Detroit automakers are preparing to send bonuses to workers around the region. And this year even some temporary workers will get a share of growing profits.[display_podcast]
Terri Houldieson is technically a temp. At Ford, she’s what’s known as a long-term supplemental employee. But she’ll still get a piece of the company’s $6.6 billion profit from last year. Ford says workers like Houldieson will receive, on average, about $2,000 each, depending on how much they worked in 2010. That’s compared to an average payment of $5,000 for regular employees – the most from Ford in a decade.
Houldieson is 25. She works as a left side seatbelt installer at Ford’s Chicago Assembly Plant. Chatting on her break, she said it was great to be recognized.
“We’ve all put work in and it just shows they respect us too. Kind of like a pat on the back.”
Ford employs a couple thousand long term temps. Many of them work at the assembly plant in Chicago and another in the Twin Cities, which Ford plans to close.

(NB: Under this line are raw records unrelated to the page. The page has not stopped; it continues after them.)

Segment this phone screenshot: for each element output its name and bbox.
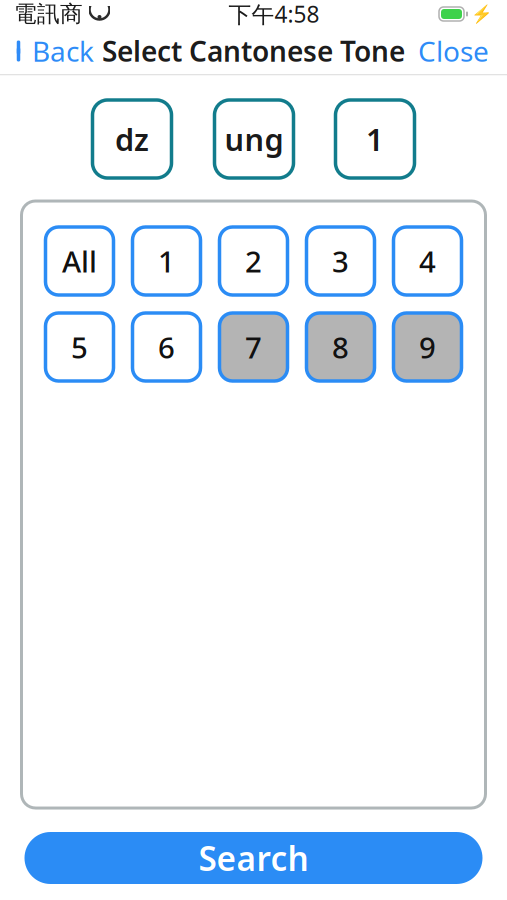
staticText: dz <box>115 119 149 159</box>
staticText: ung <box>224 119 284 159</box>
button[interactable]: Back <box>0 28 108 74</box>
staticText: Search <box>198 836 308 880</box>
staticText: 8 <box>332 328 349 366</box>
staticText: Select Cantonese Tone <box>102 32 405 70</box>
button[interactable]: 2 <box>220 227 288 295</box>
button[interactable]: 9 <box>394 313 462 381</box>
button[interactable]: 6 <box>132 313 200 381</box>
staticText: 4 <box>419 242 436 280</box>
staticText: Close <box>418 32 489 70</box>
staticText: 3 <box>332 242 349 280</box>
button[interactable]: 8 <box>306 313 374 381</box>
staticText: ⚡ <box>471 4 493 24</box>
staticText: 2 <box>245 242 262 280</box>
staticText: 6 <box>158 328 175 366</box>
button[interactable]: 4 <box>394 227 462 295</box>
button[interactable]: 1 <box>336 100 414 178</box>
button[interactable]: All <box>46 227 114 295</box>
button[interactable]: ung <box>214 100 294 178</box>
button[interactable]: 7 <box>220 313 288 381</box>
staticText: 電訊商 <box>14 0 83 28</box>
staticText: 9 <box>419 328 436 366</box>
staticText: 5 <box>71 328 88 366</box>
button[interactable]: 5 <box>46 313 114 381</box>
staticText: All <box>62 242 97 280</box>
staticText: 1 <box>158 242 175 280</box>
staticText: 7 <box>245 328 262 366</box>
staticText: Back <box>32 32 94 70</box>
button[interactable]: 1 <box>132 227 200 295</box>
button[interactable]: dz <box>92 100 172 178</box>
button[interactable]: Close <box>400 28 507 74</box>
staticText: 1 <box>366 119 384 159</box>
button[interactable]: 3 <box>306 227 374 295</box>
staticText: 下午4:58 <box>228 0 320 29</box>
button[interactable]: Search <box>24 832 482 884</box>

Terri Houldieson has only worked at the Chicago plant since October, so she doesn’t know how much she’ll get. But she hopes it’s enough to buy new clothes for her boys, and maybe some expensive shoes to protect her feet during those long hours on the floor.
GM has yet to release the terms of its expected profit sharing. Chrysler announced it would give its workers a “performance award” of about $750. The company isn’t calling this profit sharing because there aren’t actually any profits yet. A Chrysler spokesman said that while the company values the contributions of its supplemental staff, the bonus is restricted to regular employees.